When the first hand-held scanners were made available to the general public to do self-scanning and speed checkout, a number of companies jumped on installing these. Most of them stopped within a year or two. But I was in touch with Food Lion (actually it first showed up in a Bloom – another good idea that was not well executed) and spent some unscientific but interesting time discussing the adoption of the tech by shoppers – and the pattern later checked out, at least anecdotally, in other retailers as well – in year 1, uptake was 1-3% of shoppers and perceived as pitiful; but in year 2 it rose to 5-7%, in year 3 it was 11% or better…and it skewed heavily to mothers with children. Amusingly the children thought it was cool and tended to learn its use faster than the parent and helped drive adoption.
But by year 3 the system was an orphan, shunted off into a corner, unadvertised, the rack of scanners barely kept clean. The “converted” shopper knew how to use it, but new shoppers were largely left on their own, potentially clueless.
Something of an exception was Stop & Shop, which had a seminal role in developing the concept in the first place. They stuck with it, at least in select stores, and, again anecdotally, it leveled off at somewhere between about 10-15% adoption depending on the locale.
Still, relieving 10% or more of your shoppers of the entire checkout process, shortening lines and rewarding them for investing a little time to learn how to shop in a differentiated way, was hardly a failure. But because it was not a majority of shoppers, because it took patience and interaction with shoppers, because it was not an instant success, it tended to be abandoned, another wasted initiative.

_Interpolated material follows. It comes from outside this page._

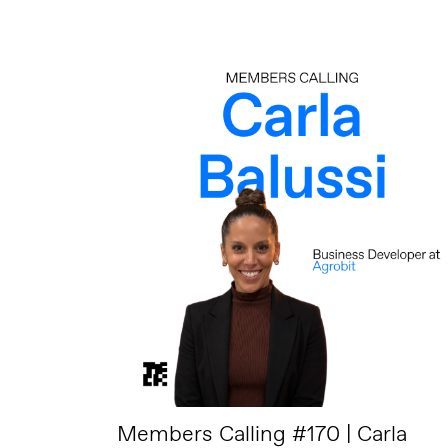
Members Calling #170 | Carla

Retailers need to cultivate a little patience, and maintain some follow-through on new ideas, or they end up killing their own solutions in the cradle.

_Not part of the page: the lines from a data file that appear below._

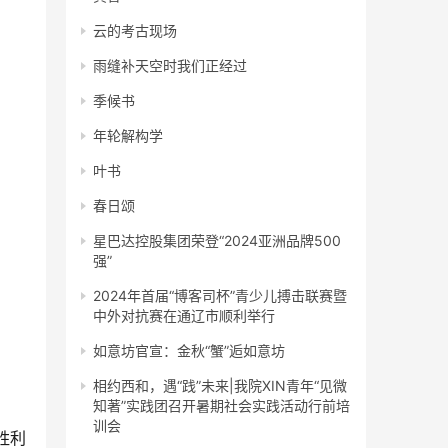
云的考古现场
雨缝补天空时我们正经过
季候书
年轮解构学
叶书
春日颂
星巴达控股集团荣登“2024亚洲品牌500
强”
2024年首届“博客司杯”青少儿搏击联赛暨
中外对抗赛在通辽市顺利举行
如意坊官宣：金秋“蟹”逅如意坊
相约西和，遇“践”未来|我院XIN青年“见微
知著”实践团召开暑期社会实践活动行前培
训会
胜利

I was criticized yesterday from paying too much attention to Amazon, which prompted the following email:
It seems about 20 years ago journalists covering the food/grocery business spent a lot of time covering the unfettered growth of Walmart, and the potential demise of everyone else. I can recall at the time it was a very real concern for many retailers (a number of whom are gone today because they either couldn’t or wouldn’t adapt).

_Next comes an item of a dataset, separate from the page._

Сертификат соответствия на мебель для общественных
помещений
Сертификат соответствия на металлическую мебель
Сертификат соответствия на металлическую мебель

Had you been writing MorningNewsBeat at that time (was it IdeaBeat?) it is likely that your articles and commentary would have carried a disproportionate amount of coverage related to Walmart. Walmart woke a lot of people up to the reality of a changing landscape.
Amazon is now doing the same at breakneck speed and with a significant amount of both capital and intellectual capital at its disposal. These folks are clearly very smart, very well lead, and fearless. While to some your coverage might seem excessive, you are shedding light on what others need to do to compete. For many it sucks not to be Amazon, just like it sucked not to be Walmart 20 years ago. But many will rise to the challenge, the landscape will continue to evolve, and the fittest will survive.
Who will it be 20 years from now?
Good question.
And yes, I know that in the early days of MNB (and yes, even before that at IdeaBeat), I got a lot of email saying that I was paying too much attention to Walmart.
It generally is my feeling that often the folks who complain the most about my coverage of certain companies are the ones who ought to be paying the most attention to what those companies are doing.